Top List of User Agents for Web Scraping and Implementation Tips

Valentina Skakun Valentina Skakun
Last update: 24 Jun 2024

When scraping large amounts of information, the main problem is the risk of blocking and how to avoid it. We have already discussed that you can use captcha-solving services, proxies, or even a web scraping API that takes care of your difficulties.

However, suppose you are collecting data by making simple HTTP requests and want to create your scraper entirely. In that case, you cannot do without using headers in general and User-Agents in particular.

In this article, we will tell you what User Agents are, why they are needed, what they mean, and where to get them.

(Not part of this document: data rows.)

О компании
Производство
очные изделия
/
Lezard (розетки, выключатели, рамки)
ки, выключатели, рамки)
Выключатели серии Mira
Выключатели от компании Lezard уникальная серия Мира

In addition, we will provide code examples for both setting and rotating User Agents in Python and NodeJS.

What is User-Agent String

User-Agent is a string a web browser sends to a server when requesting a web page. It contains information about web browsers, operating systems, and devices.

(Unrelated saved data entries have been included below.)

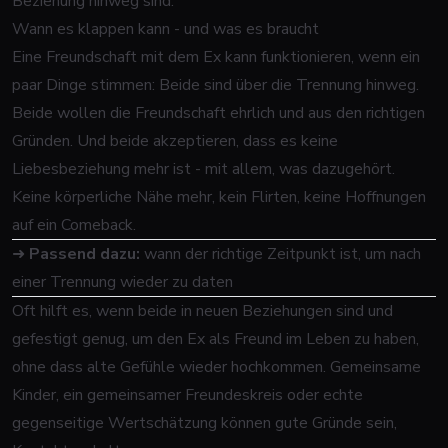
Beziehung hinweg sind.
Wann es klappen kann - und was es braucht
Eine Freundschaft mit dem Ex kann funktionieren, wenn ein
paar Dinge stimmen: Beide sind über die Trennung hinweg.
Beide wollen die Freundschaft ehrlich und aus den richtigen
Gründen. Und beide akzeptieren, dass es keine
Liebesbeziehung mehr ist - mit allem, was dazugehört.
Keine körperliche Nähe mehr, kein Flirten, keine Hoffnungen
auf ein Comeback.
➜
Passend dazu:
wann der richtige Zeitpunkt ist, um nach
einer Trennung wieder zu daten
Oft hilft es, wenn beide in neuen Beziehungen sind und
gefestigt genug, um den Ex als Freund im Leben zu haben,
ohne dass alte Gefühle wieder hochkommen. Gemeinsame
Kinder, ein gemeinsamer Freundeskreis oder echte
gegenseitige Wertschätzung können gute Gründe sein,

Regularly changing the User-Agent and proxy is a crucial strategy to avoid blocking in web scraping. By changing the user agent header, you can emulate different devices and browsers, making detecting and blocking automated scraping requests harder for websites.

The Importance of User Agents in Web Scraping

User-Agents play a crucial role in web scraping, enhancing the scraping process, and avoiding detection and blocking. This section explores why you should use User-Agents in your scraping scripts.

Avoiding IP blocking

Not all websites are bot-friendly. Many websites have implemented anti-bot measures to protect their content and prevent unauthorized access. So, setting and changing your User-Agent is crucial to avoid blocking your IP when making automated website requests. Even though not every User-Agent belongs to a human, its absence in a request raises red flags and instantly screams bot.

For example, suppose your script retrieves data without using headless browsers and relies on simple requests. In that case, unless explicitly specified, you won’t send specific data to the site, including the User-Agent. On the other hand, real browsers continuously transmit the User-Agent when users visit a website.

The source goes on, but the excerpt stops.